Валтасаров пир (Гедеон) - страница 4

– Два часа назад я получил известие о вашем приезде, – нехотя пояснил Воклер, заметив мое удивление. – Черномазым пришлось хорошо потрудиться для вашей встречи. Эй, Изидора!

Стройная темноволосая девушка остановилась на пороге.

– Это хорошая рабыня, – сказал управляющий, – ее учили в Сен-Пьере ухаживать за знатными дамами… Она будет вам хорошей горничной.

– Это рабыня? – переспросила я. – Она же совсем белая.

– Изидора? Да, она рабыня. Но это вы только сперва ею брезгуете, потом привыкнете. Она квартеронка[1]… К тому же крещеная.

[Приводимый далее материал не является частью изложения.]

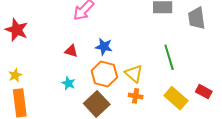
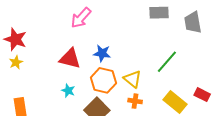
red triangle: (71, 51) -> (70, 59), size x1.6
green line: (169, 57) -> (167, 62), turned 60
yellow star: (15, 75) -> (16, 62), moved

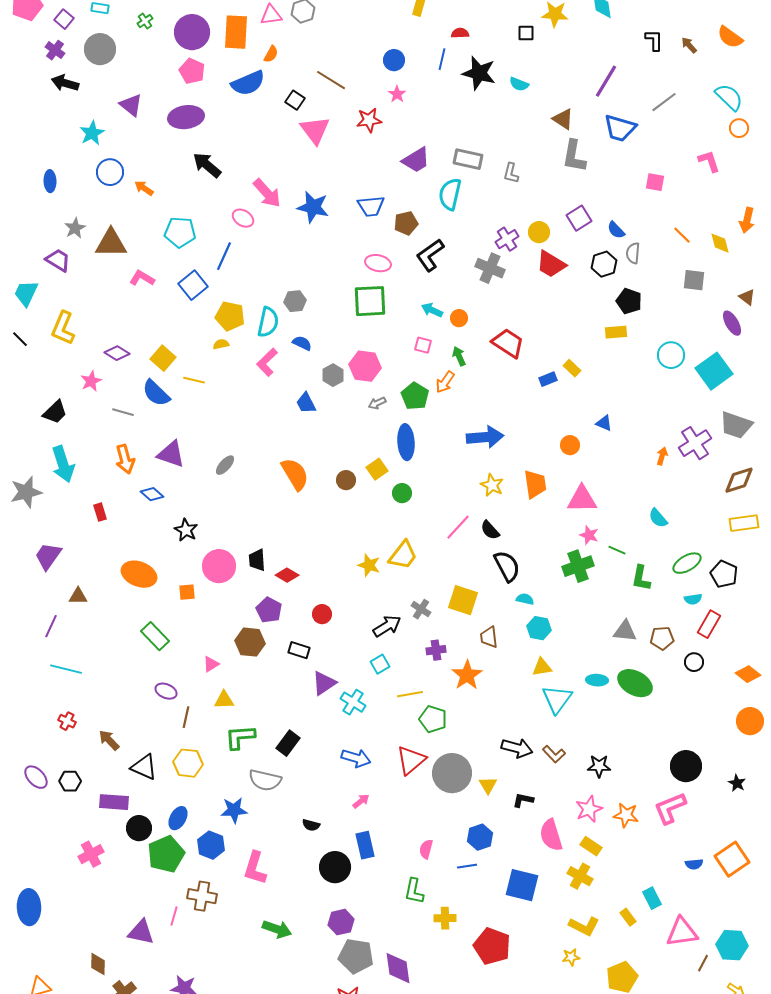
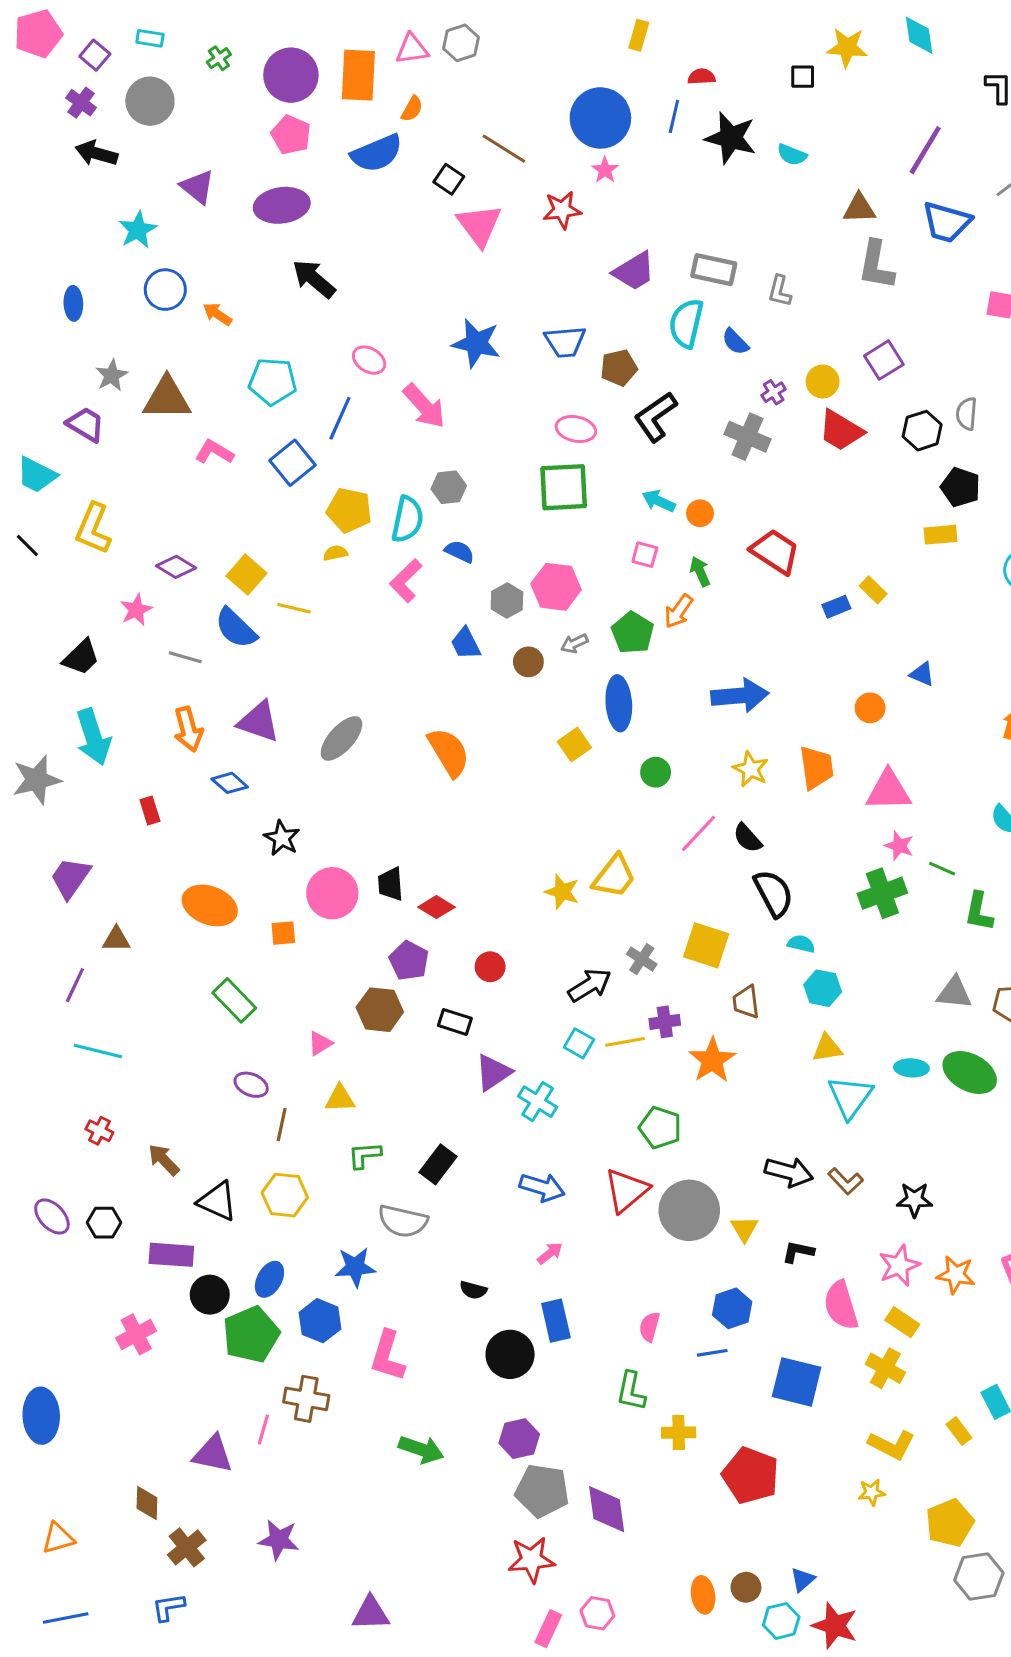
blue circle: (394, 60) -> (600, 118), size x1.8
brown triangle: (563, 119) -> (859, 208), turned -35
pink arrow: (267, 193) -> (424, 406), moved
blue semicircle: (616, 230) -> (735, 342), moved
purple cross: (507, 239) -> (774, 392), size x0.7
cyan trapezoid: (26, 293) -> (37, 475), turned -88
gray ellipse: (225, 465) -> (341, 738), size x1.5
brown circle: (346, 480) -> (528, 662), moved
green circle: (402, 493) -> (656, 772), moved
cyan square: (380, 664) -> (579, 1043), turned -30
yellow line: (410, 694) -> (625, 1042), moved
green L-shape: (240, 737) -> (364, 1155), size x0.7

– Перенеси в дом девочку, которая спит в повозке, – сказала я мягко, обращаясь к Изидоре. – Если она проснулась, накорми ее.

Маргарита, не доверяя рабыне, тоже спустилась во двор за Авророй. Я прошла в гостиную, такую просторную и открытую со всех сторон. Справа она переходила в большую террасу, слева – в затененную веранду. Огромные белоснежные цветы с бархатистыми лепестками и ярко-желтым пестиком свисали из сада прямо в гостиную.

– Магнолия, – проговорила я, очарованная прелестью цветов. – Как здесь все ново, необычно…

Я присела к клавесину. Что бы такое сыграть? Мое душевное состояние было сейчас таким сложным, что я не знала, какая музыка способна это выразить. Все смешалось во мне – отчаяние и успокоение, принесенное длинным и нудным морским плаваньем; ожесточенность и надежда, связанная главным образом с рождением моего будущего ребенка. Все это вылилось само собой в мелодию, в странный экстаз; я почувствовала, что, по мере того как звуки плывут по комнате, на глазах у меня появляются слезы.

Пришла Маргарита, заметила мое состояние и сразу увела меня в спальню. У нее всегда было верное средство для успокоения нервов – стакан воды с несколькими каплями валерианы.

Я только потом поняла, что же это за мелодия так на меня подействовала. Луи де Моа. Миниатюры.

2

Если родится девочка, я назову ее Жанной, а если мальчик – Жаном. Хорошо, что я подумала об этом. Ведь до родов осталось всего тридцать дней.

Я дернула веревку звонка. Маргарита вошла так быстро, словно всю ночь стояла под дверью.

– Что ни говорите, мадемуазель, – сказала она, помогая мне подняться, – а ночи здесь ужасны. Едва семь часов вечера – такая темень наступает, что просто жуть! Да еще вокруг – одни негры…

Она налила воды в серебряный таз и подала мне салфетку из тонкого фрисландского полотна, чтобы я вытерла руки и лицо.

Я начала умываться и вдруг замерла, вспомнив кое-что очень неприятное. На моем лице показалась гримаса.

– А что, – спросила я, – мадемуазель Фурси уже встала? Маргарита перекрестилась.